I remember, some time in 2006, suddenly a bunch of my friends joined an ‘exciting American ecommerce company” called JCPenney, in Singapore.
Yes, the very retailer that just filed for bankruptcy in the US.
Not much about their venture in Singapore more than a decade ago was left online, here is one about the launch in 2007.
When they told me about their new jobs, I shrugged my shoulders. I had never heard of this company, nor did I know much about ecommerce. I was, as part of my first job, flying around Asia on the very exciting topic of technology-enabled government transformation.
Soon this group of friends became the centre of attention – because they were always touting branded jeans and other apparel at really good rates. “We have our internal rates, and I can buy for you at these rates.”
What is peculiar is that aside from ‘e-commerce’ and ‘American” – they did not really share much about what they were doing.

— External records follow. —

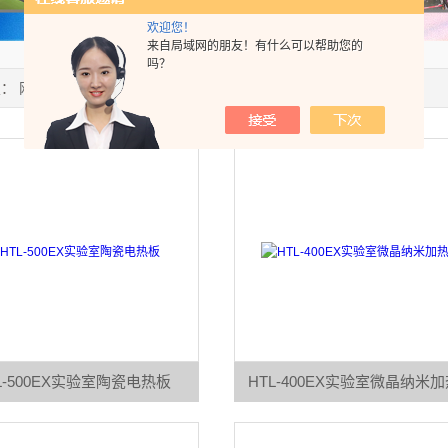
欢迎您！
来自局域网的朋友！有什么可以帮助您的
吗？
置：
网站首页
>
产品中心
L-500EX实验室陶瓷电热板
HTL-400EX实验室微晶纳米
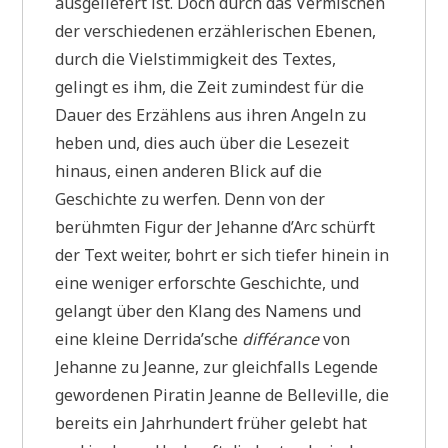
ausgeliefert ist. Doch durch das Vermischen
der verschiedenen erzählerischen Ebenen,
durch die Vielstimmigkeit des Textes,
gelingt es ihm, die Zeit zumindest für die
Dauer des Erzählens aus ihren Angeln zu
heben und, dies auch über die Lesezeit
hinaus, einen anderen Blick auf die
Geschichte zu werfen. Denn von der
berühmten Figur der Jehanne d’Arc schürft
der Text weiter, bohrt er sich tiefer hinein in
eine weniger erforschte Geschichte, und
gelangt über den Klang des Namens und
eine kleine Derrida’sche
différance
von
Jehanne zu Jeanne, zur gleichfalls Legende
gewordenen Piratin Jeanne de Belleville, die
bereits ein Jahrhundert früher gelebt hat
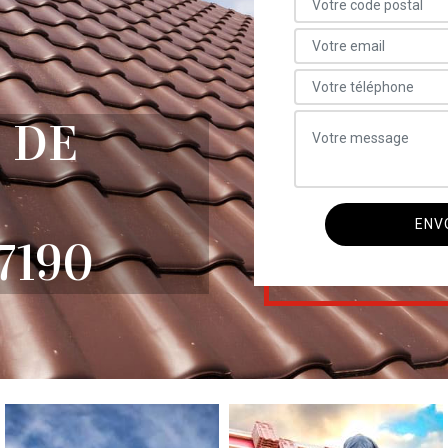
 DE
7190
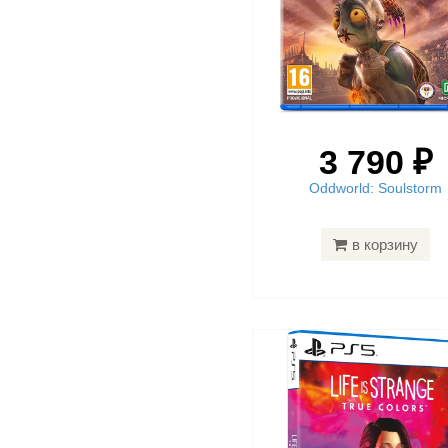
3 790 ₽
Oddworld: Soulstorm
в корзину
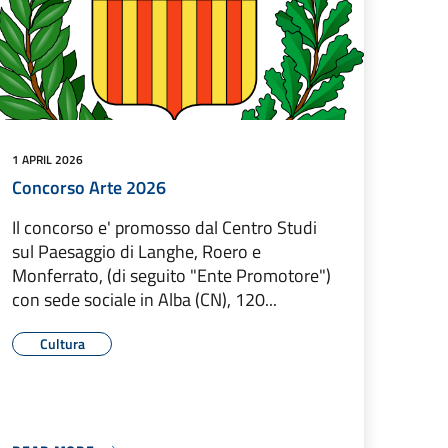
1 APRIL 2026
Concorso Arte 2026
Il concorso e' promosso dal Centro Studi
sul Paesaggio di Langhe, Roero e
Monferrato, (di seguito "Ente Promotore")
con sede sociale in Alba (CN), 120...
Cultura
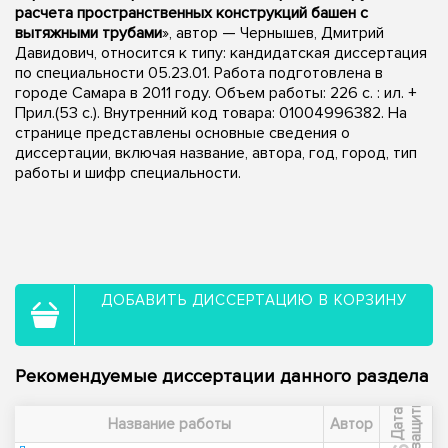
расчета пространственных конструкций башен с
вытяжными трубами
», автор — Чернышев, Дмитрий
Давидович, относится к типу: кандидатская диссертация
по специальности 05.23.01. Работа подготовлена в
городе Самара в 2011 году. Объем работы: 226 с. : ил. +
Прил.(53 с.). Внутренний код товара: 01004996382. На
странице представлены основные сведения о
диссертации, включая название, автора, год, город, тип
работы и шифр специальности.
ДОБАВИТЬ ДИССЕРТАЦИЮ В КОРЗИНУ
Рекомендуемые диссертации данного раздела
ы
Д
а
т
а
з
а
щ
и
т
Название работы
Автор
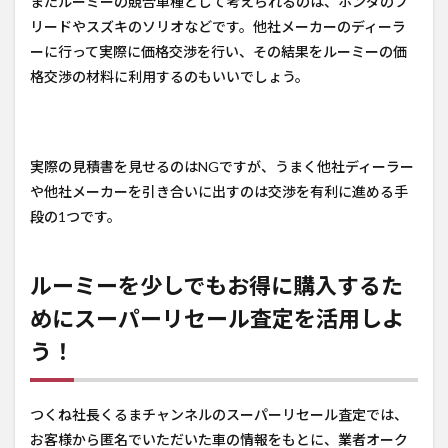
またルーミーの競合車種として考えられるのは、ホンダのフ
リードやスズキのソリオなどです。他社メーカーのディーラ
ーに行って実際に価格交渉を行い、その結果をルーミーの価
格交渉の材料に利用するのもいいでしょう。
実際の見積書を見せるのはNGですが、うまく他社ディーラー
や他社メーカーを引き合いに出すのは交渉を有利に進める手
段の1つです。
ルーミーを少しでもお得に購入するた
めにスーパーリセール査定を活用しよ
う！
つくね社長くるまチャンネルのスーパーリセール査定では、
お客様から匿名でいただいた車の情報をもとに、業者オーク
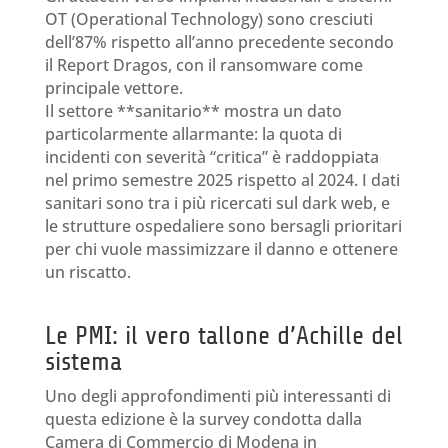
OT (Operational Technology) sono cresciuti
dell’87% rispetto all’anno precedente secondo
il Report Dragos, con il ransomware come
principale vettore.
Il settore **sanitario** mostra un dato
particolarmente allarmante: la quota di
incidenti con severità “critica” è raddoppiata
nel primo semestre 2025 rispetto al 2024. I dati
sanitari sono tra i più ricercati sul dark web, e
le strutture ospedaliere sono bersagli prioritari
per chi vuole massimizzare il danno e ottenere
un riscatto.
Le PMI: il vero tallone d’Achille del
sistema
Uno degli approfondimenti più interessanti di
questa edizione è la survey condotta dalla
Camera di Commercio di Modena in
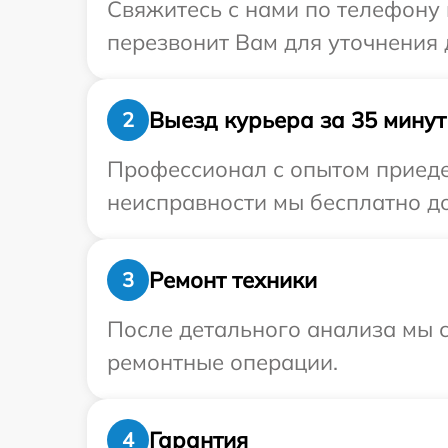
Свяжитесь с нами по телефону 
перезвонит Вам для уточнения 
Выезд курьера за 35 минут
2
Профессионал с опытом приедет
неисправности мы бесплатно до
Ремонт техники
3
После детального анализа мы с
ремонтные операции.
Гарантия
4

Well, they must have signed NDA – nobody really bothered asking.
Until, not long later, one of them came into the friends group and told everyone there was a clearance sale as JC Penney was exiting the market. “But you have just launched,” asked another friend, a frequent buyer of cheap branded jeans.
“Our bosses said the market is not good, not worth it,” here went the response.
In fact, one later told me that nobody in the team was ever sure about what the game plan was, if there was one. They were also not sure how much they should really invest in the market – bear in mind that e-commerce was far from understood in this region. Lazada’s founding was 6 years later.
So this was an episode defined by lack of planning, lack of commitment and lack of proper organisational structure to support a new market.
Now when we examine all these big Chinese tech companies venturing overseas, does the episode above sound familiar?